The Origin of Jangxi

Mr. Kim lives in 15th-century Naju, South Jeolla Province. As his mother gets older, he wants to serve her while they still have time together. For her 60th birthday he decides to buy her ginseng, an expensive herb that will replenish her energy. But where can he buy ginseng? It is produced in a town called Gaesong in the northern part of the country, far from where Mr. Kim lives. It will take at least a month just to get there. He tries the local market but finds no ginseng there. Depressed, he walks back to his home. On the way, he hears people talking about jangxi, and he finds hope again.

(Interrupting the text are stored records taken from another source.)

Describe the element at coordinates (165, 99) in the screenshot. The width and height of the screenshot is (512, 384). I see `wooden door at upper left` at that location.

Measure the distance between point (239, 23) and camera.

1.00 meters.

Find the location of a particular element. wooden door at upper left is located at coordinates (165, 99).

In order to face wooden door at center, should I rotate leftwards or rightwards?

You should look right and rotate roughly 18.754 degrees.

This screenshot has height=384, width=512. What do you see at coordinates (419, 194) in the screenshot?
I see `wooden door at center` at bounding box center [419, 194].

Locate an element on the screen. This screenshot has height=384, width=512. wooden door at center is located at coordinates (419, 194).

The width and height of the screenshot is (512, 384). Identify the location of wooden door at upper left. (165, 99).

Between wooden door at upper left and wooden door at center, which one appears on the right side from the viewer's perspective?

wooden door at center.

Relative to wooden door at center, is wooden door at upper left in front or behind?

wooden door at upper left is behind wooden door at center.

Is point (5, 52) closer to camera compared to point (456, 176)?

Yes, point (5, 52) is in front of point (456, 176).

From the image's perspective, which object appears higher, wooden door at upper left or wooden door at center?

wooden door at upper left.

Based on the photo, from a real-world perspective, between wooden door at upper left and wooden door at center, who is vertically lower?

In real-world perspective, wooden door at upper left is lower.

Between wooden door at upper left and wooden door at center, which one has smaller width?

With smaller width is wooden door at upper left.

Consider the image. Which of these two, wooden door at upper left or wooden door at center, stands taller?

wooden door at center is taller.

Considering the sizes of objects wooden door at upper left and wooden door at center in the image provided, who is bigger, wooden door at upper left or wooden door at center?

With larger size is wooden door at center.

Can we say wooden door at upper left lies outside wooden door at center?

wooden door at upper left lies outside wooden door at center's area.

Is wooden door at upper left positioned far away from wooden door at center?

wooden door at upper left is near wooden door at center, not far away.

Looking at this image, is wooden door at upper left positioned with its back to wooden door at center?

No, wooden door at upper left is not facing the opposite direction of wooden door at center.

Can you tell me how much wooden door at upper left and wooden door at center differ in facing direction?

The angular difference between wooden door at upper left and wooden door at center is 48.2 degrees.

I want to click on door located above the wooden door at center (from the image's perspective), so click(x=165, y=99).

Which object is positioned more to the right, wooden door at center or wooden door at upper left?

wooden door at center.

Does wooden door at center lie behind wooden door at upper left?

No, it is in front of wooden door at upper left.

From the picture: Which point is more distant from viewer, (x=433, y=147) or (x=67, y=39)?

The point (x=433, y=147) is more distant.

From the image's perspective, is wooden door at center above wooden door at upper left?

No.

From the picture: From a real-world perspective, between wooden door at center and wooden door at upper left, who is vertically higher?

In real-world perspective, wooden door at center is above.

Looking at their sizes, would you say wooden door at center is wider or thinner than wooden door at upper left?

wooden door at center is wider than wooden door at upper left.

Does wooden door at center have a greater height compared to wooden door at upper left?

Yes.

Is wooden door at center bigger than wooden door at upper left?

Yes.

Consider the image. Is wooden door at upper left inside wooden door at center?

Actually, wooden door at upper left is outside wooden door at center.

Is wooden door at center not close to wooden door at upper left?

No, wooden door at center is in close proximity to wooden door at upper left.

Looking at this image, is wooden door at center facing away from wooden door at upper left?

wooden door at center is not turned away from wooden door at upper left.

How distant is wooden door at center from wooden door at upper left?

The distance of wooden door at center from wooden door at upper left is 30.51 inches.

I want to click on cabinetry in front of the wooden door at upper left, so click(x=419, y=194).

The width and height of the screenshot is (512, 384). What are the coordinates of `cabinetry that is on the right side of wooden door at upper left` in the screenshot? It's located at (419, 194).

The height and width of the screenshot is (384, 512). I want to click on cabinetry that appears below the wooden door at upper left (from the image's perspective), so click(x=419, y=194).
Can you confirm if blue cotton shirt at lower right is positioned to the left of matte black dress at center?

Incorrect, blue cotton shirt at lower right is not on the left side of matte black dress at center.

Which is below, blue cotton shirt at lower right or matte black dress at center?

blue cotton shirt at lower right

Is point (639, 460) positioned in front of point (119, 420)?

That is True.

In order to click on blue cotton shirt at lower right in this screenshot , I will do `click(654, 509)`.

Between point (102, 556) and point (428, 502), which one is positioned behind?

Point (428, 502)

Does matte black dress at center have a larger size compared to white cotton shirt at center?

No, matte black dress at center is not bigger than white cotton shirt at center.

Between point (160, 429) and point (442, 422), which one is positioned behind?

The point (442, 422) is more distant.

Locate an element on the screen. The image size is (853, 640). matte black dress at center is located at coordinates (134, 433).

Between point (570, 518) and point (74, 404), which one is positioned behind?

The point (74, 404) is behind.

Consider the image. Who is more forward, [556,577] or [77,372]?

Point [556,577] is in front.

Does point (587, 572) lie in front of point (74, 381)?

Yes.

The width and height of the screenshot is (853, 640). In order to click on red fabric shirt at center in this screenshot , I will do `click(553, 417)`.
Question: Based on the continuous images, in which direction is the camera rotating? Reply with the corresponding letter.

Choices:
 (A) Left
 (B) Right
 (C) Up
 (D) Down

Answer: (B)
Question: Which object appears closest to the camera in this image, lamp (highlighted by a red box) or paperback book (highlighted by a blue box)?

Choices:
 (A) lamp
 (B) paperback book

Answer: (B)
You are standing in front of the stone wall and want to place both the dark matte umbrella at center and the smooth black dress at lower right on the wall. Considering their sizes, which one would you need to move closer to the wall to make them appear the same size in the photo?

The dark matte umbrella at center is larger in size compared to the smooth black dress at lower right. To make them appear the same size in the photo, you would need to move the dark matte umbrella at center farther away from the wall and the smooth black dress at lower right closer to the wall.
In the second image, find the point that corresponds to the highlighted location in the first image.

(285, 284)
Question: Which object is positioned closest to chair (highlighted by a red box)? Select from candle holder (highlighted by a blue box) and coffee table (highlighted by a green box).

“Jangxi” is a five-day market that brings in products from other regions. The first jangxi was called jang-mun and took place in 15th-century Naju and Muan. The Jeolla area started holding jangxi before other regions. One reason for this was the famine that hit the region, but it was mainly because Jeolla had a rich supply of local products. The first jangxi lasted 15 to 30 days, during which farmers exchanged different commodities produced inside and outside of the province. As time passed, jangxi became a five-day market and extended its influence even to the peripheral countryside areas. By the 18th century, there were more than a thousand jangxi in the nation. Local economies prospered, and merchants had to adopt different strategies to sell their products.

But problems followed the appearance of this new opportunity. With their enormous funds and connections, big merchants monopolized particular products and made it extremely hard for small merchants to compete. Political problems arose as well. Because high market taxes amounted to a lot of money, governmental officers and wealthy politicians engaged in conflicts to take control of this money supply. Some stores also engaged in illegal activities. Some sold alcohol and beef, which was banned at the time, and others dealt in illegal services like gambling and prostitution.

Today jangxi is called jang. The appearance of modern department stores and supermarkets greatly decreased the influence of these sprawling markets, but many Koreans still use jang because they often have fresher, cheaper foods than modern stores. In addition, the local street foods continue to bring in hungry customers.